Liu Sheng, Ren Zhou, Yuan Junsong
IEEE Trans Pattern Anal Mach Intell. 2021 Sep;43(9):3259-3272. doi: 10.1109/TPAMI.2019.2940007. Epub 2021 Aug 4.
Visual captioning, the task of describing an image or a video using one or few sentences, is a challenging task owing to the complexity of understanding the copious visual information and describing it using natural language. Motivated by the success of applying neural networks for machine translation, previous work applies sequence to sequence learning to translate videos into sentences. In this work, different from previous work that encodes visual information using a single flow, we introduce a novel Sibling Convolutional Encoder (SibNet) for visual captioning, which employs a dual-branch architecture to collaboratively encode videos. The first content branch encodes visual content information of the video with an autoencoder, capturing the visual appearance information of the video as other networks often do. While the second semantic branch encodes semantic information of the video via visual-semantic joint embedding, which brings complementary representation by considering the semantics when extracting features from videos. Then both branches are effectively combined with soft-attention mechanism and finally fed into a RNN decoder to generate captions. With our SibNet explicitly capturing both content and semantic information, the proposed model can better represent the rich information in videos. To validate the advantages of the proposed model, we conduct experiments on two benchmarks for video captioning, YouTube2Text and MSR-VTT. Our results demonstrate that the proposed SibNet consistently outperforms existing methods across different evaluation metrics.
视觉字幕任务是使用一两个句子来描述图像或视频,由于理解大量视觉信息并使用自然语言进行描述的复杂性,这是一项具有挑战性的任务。

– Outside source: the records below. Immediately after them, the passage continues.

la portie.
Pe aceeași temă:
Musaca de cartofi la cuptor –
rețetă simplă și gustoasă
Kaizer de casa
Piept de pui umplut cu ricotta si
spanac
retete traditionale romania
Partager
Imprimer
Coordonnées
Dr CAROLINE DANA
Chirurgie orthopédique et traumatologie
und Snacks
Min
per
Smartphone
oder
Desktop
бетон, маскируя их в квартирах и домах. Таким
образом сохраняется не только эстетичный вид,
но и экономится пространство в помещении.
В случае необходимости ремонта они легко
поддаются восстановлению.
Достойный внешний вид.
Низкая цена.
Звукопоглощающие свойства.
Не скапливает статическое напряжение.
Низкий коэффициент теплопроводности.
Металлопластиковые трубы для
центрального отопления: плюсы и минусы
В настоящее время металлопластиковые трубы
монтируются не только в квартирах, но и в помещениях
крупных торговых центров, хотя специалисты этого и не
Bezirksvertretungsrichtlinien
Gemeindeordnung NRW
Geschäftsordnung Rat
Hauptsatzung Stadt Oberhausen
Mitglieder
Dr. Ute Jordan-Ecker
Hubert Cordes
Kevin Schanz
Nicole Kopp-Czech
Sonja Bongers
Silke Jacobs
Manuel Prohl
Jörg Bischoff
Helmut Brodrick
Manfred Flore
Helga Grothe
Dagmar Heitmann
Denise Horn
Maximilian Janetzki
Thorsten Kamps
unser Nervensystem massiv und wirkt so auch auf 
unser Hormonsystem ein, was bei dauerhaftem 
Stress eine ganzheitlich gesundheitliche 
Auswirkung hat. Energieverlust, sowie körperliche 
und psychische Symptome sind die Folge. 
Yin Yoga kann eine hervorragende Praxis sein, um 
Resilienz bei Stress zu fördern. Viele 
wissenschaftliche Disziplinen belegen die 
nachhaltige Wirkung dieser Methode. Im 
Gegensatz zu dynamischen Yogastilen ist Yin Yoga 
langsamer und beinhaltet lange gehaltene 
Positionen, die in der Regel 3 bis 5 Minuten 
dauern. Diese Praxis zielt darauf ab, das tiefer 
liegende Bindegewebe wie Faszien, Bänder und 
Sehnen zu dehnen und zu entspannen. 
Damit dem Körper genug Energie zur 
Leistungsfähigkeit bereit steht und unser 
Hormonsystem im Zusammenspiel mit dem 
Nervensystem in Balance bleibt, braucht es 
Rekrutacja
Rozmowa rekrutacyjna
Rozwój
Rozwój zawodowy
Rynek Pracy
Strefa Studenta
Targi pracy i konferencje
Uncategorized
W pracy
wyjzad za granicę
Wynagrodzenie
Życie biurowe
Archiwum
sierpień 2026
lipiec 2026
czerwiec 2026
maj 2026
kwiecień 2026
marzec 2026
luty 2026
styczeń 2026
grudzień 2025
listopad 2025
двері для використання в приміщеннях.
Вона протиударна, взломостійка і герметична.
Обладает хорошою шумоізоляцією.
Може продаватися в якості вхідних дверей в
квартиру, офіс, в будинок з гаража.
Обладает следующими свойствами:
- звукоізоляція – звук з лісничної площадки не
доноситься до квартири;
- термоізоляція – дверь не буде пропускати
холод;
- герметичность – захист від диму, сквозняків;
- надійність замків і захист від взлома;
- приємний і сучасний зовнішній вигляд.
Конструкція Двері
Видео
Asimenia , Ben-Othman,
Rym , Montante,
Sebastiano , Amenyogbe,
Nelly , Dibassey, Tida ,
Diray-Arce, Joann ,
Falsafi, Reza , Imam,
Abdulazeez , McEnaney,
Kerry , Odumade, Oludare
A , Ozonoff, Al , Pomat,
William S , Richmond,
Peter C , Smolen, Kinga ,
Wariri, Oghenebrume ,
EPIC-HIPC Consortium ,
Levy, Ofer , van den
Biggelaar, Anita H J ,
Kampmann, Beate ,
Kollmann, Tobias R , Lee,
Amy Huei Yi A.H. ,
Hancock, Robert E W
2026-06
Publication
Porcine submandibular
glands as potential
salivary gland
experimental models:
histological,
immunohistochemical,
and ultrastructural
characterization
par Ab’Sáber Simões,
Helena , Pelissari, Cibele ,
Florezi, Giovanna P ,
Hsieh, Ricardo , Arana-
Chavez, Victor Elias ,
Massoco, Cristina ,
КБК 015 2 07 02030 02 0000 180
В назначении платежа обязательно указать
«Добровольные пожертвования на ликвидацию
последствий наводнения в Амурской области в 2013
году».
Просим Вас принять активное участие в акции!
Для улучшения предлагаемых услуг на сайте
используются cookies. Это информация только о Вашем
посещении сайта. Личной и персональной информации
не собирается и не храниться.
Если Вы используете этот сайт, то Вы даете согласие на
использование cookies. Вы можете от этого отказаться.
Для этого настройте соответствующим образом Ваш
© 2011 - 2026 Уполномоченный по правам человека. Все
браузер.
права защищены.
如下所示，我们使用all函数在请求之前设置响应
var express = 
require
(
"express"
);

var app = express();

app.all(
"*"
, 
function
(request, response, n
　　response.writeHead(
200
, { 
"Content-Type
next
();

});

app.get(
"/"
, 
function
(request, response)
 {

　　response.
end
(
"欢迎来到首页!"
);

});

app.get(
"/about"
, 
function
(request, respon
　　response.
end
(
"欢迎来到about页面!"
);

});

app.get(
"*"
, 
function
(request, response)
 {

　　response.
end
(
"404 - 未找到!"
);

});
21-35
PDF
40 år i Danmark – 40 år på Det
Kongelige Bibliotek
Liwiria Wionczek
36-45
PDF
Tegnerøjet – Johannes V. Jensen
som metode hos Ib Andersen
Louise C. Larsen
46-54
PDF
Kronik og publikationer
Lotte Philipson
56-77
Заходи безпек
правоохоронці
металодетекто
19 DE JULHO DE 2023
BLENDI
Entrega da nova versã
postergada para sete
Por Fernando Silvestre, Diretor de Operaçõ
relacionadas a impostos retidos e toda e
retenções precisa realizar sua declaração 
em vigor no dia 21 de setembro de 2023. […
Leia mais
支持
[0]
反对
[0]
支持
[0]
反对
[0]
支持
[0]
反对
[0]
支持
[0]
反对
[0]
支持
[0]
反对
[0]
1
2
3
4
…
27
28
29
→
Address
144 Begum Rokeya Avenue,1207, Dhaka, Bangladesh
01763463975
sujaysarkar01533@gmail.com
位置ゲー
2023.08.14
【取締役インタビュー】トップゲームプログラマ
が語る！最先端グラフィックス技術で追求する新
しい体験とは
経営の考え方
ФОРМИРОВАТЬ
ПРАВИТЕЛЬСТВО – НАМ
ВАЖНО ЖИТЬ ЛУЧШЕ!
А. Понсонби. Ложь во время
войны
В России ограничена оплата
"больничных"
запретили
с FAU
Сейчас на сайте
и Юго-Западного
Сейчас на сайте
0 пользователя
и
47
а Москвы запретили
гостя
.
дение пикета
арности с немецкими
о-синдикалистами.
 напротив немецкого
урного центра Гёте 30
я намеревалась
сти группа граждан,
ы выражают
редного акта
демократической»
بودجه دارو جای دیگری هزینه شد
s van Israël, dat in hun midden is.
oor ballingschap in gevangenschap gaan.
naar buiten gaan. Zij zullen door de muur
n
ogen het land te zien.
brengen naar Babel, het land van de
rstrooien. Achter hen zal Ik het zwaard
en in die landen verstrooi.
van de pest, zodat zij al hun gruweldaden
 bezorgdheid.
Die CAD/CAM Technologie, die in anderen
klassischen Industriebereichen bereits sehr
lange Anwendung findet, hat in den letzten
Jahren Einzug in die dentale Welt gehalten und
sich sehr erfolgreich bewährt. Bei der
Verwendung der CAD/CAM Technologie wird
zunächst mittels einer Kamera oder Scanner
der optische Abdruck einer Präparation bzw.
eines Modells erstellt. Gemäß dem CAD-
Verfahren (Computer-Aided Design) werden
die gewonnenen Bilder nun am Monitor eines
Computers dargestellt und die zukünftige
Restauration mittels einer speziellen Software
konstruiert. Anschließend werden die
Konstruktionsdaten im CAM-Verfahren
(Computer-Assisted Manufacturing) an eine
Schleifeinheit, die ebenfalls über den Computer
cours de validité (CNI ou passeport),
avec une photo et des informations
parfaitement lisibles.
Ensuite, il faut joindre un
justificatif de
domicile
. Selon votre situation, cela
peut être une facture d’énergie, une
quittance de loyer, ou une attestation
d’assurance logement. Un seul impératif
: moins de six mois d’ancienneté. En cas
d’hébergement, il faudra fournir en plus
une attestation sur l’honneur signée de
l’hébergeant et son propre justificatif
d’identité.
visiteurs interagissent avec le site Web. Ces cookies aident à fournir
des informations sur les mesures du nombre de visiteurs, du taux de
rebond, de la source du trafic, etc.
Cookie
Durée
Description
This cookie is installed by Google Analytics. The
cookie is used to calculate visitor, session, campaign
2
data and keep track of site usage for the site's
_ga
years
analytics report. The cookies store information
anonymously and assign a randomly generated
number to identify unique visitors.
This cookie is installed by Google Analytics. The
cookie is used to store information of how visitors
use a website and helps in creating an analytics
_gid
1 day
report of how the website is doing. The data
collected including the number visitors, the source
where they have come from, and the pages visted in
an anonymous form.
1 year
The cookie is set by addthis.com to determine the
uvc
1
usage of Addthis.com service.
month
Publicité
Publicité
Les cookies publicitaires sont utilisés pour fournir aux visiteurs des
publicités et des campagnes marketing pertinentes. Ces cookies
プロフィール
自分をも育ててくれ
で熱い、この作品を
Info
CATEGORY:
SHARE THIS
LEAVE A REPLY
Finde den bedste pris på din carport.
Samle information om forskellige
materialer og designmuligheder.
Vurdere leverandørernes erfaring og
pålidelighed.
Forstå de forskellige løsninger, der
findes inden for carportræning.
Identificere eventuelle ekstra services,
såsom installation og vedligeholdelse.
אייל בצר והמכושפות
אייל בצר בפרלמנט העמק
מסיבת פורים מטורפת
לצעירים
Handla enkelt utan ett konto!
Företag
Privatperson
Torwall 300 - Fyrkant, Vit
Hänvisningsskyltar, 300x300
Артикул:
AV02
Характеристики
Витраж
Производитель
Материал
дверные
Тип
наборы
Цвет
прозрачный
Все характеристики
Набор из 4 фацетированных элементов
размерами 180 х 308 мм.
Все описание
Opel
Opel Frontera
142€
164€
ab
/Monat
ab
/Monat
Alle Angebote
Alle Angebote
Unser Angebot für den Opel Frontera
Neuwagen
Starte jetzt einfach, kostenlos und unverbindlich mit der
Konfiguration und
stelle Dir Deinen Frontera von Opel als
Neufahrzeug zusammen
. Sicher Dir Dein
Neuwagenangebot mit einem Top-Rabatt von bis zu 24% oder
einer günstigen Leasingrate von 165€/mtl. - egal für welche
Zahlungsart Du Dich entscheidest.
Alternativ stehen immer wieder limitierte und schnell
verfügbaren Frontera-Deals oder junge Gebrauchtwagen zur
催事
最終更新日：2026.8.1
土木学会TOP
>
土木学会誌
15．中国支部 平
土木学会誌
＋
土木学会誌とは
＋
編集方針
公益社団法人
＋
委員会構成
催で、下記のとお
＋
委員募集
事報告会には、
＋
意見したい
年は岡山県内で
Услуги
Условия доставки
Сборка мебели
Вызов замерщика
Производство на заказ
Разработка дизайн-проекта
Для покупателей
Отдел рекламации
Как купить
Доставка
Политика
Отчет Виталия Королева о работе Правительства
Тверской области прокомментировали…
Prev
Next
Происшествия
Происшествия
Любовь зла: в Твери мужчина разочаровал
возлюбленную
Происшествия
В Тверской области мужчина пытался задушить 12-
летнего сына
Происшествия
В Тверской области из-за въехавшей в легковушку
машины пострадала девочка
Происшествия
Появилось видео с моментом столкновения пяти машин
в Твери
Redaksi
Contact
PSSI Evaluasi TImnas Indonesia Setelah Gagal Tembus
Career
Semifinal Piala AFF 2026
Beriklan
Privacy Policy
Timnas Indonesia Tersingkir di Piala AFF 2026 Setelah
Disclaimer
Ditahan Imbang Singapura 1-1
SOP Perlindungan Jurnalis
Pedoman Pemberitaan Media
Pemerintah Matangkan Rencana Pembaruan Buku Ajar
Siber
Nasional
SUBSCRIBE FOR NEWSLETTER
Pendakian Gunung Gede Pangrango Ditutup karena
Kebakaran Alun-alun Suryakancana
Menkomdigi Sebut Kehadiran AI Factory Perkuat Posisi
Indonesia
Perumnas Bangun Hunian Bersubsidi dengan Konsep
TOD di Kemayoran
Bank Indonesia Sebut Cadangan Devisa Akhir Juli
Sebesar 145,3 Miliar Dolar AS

受神经网络在机器翻译中取得成功的启发,先前的工作应用序列到序列学习将视频翻译成句子。在这项工作中,与之前使用单一流程对视觉信息进行编码的工作不同,我们引入了一种用于视觉字幕的新型兄弟卷积编码器(SibNet),它采用双分支架构来协同编码视频。第一个内容分支使用自动编码器对视频的视觉内容信息进行编码,像其他网络通常那样捕捉视频的视觉外观信息。而第二个语义分支通过视觉语义联合嵌入对视频的语义信息进行编码,在从视频中提取特征时考虑语义,从而带来互补表示。然后,两个分支通过软注意力机制有效地结合起来,最后输入到循环神经网络(RNN)解码器中生成字幕。通过我们的SibNet明确捕捉内容和语义信息,所提出的模型能够更好地表示视频中的丰富信息。为了验证所提出模型的优势,我们在两个视频字幕基准数据集YouTube2Text和MSR-VTT上进行了实验。我们的结果表明,所提出的SibNet在不同评估指标上始终优于现有方法。